Source data:
============

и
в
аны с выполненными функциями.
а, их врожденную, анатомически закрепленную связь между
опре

============

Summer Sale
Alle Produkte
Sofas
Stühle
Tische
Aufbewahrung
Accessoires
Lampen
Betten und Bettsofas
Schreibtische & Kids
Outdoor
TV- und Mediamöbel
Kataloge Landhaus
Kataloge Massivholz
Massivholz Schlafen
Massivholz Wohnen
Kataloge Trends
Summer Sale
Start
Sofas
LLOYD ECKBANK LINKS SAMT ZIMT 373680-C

============

All lines carrying the word "Kataloge" must be copied from the data above.

Kataloge Landhaus
Kataloge Massivholz
Kataloge Trends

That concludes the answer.